▸ Information provided
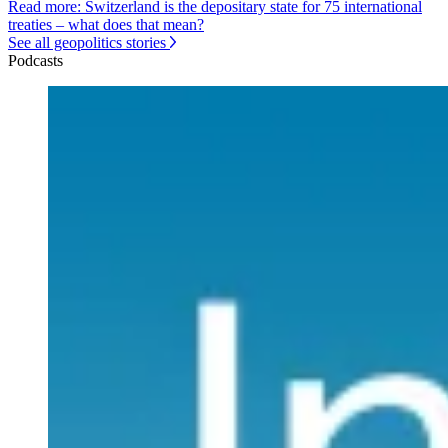
Read more: Switzerland is the depositary state for 75 international
treaties – what does that mean?
See all geopolitics stories
Podcasts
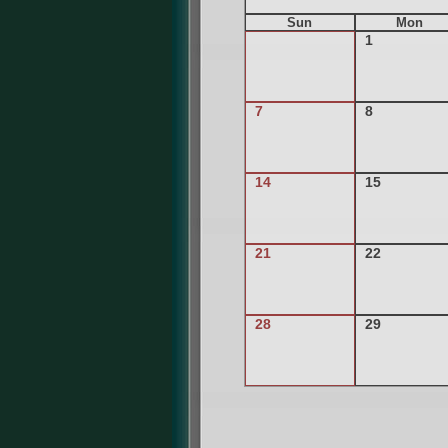
Sun
Mon
1
7
8
14
15
21
22
28
29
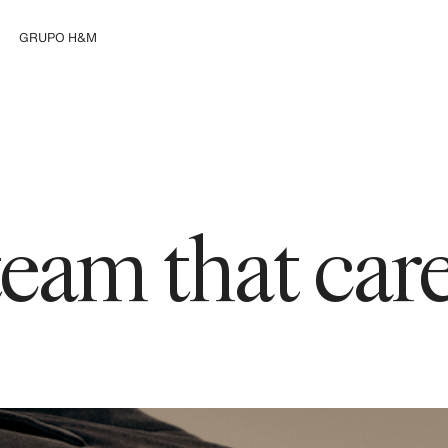
GRUPO H&M
Explorar el Grupo
 team that ca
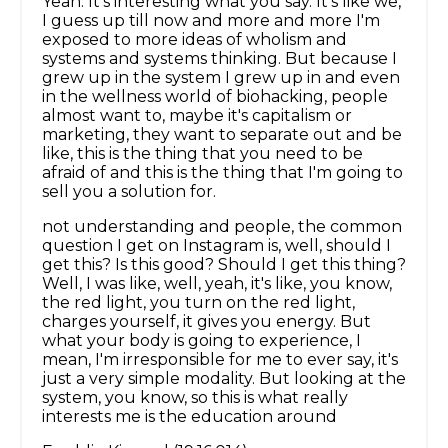
Yeah. It's interesting what you say. It's like we,
I guess up till now and more and more I'm
exposed to more ideas of wholism and
systems and systems thinking. But because I
grew up in the system I grew up in and even
in the wellness world of biohacking, people
almost want to, maybe it's capitalism or
marketing, they want to separate out and be
like, this is the thing that you need to be
afraid of and this is the thing that I'm going to
sell you a solution for.
not understanding and people, the common
question I get on Instagram is, well, should I
get this? Is this good? Should I get this thing?
Well, I was like, well, yeah, it's like, you know,
the red light, you turn on the red light,
charges yourself, it gives you energy. But
what your body is going to experience, I
mean, I'm irresponsible for me to ever say, it's
just a very simple modality. But looking at the
system, you know, so this is what really
interests me is the education around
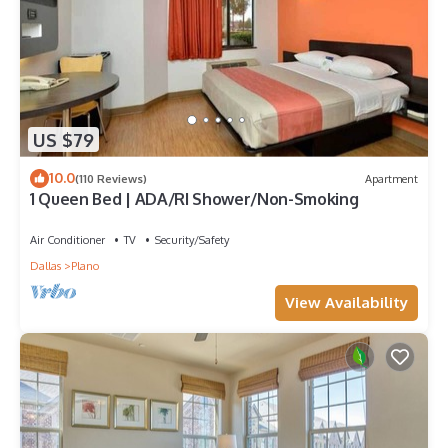
US $79
10.0
(110 Reviews)
Apartment
1 Queen Bed | ADA/RI Shower/Non-Smoking
Air Conditioner
TV
Security/Safety
Dallas
Plano
View Availability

▸ About this task
Output exactly, and only, the lines running from the line containing "I guess up till now and more and more I'm" to the last line of the entries above, omitting the pictures.

▸ Problem solution
I guess up till now and more and more I'm
exposed to more ideas of wholism and
systems and systems thinking. But because I
grew up in the system I grew up in and even
in the wellness world of biohacking, people
almost want to, maybe it's capitalism or
marketing, they want to separate out and be
like, this is the thing that you need to be
afraid of and this is the thing that I'm going to
sell you a solution for.
not understanding and people, the common
question I get on Instagram is, well, should I
get this? Is this good? Should I get this thing?
Well, I was like, well, yeah, it's like, you know,
the red light, you turn on the red light,
charges yourself, it gives you energy. But
what your body is going to experience, I
mean, I'm irresponsible for me to ever say, it's
just a very simple modality. But looking at the
system, you know, so this is what really
interests me is the education around
US $79
10.0
(110 Reviews)
Apartment
1 Queen Bed | ADA/RI Shower/Non-Smoking
Air Conditioner
TV
Security/Safety
Dallas
Plano
View Availability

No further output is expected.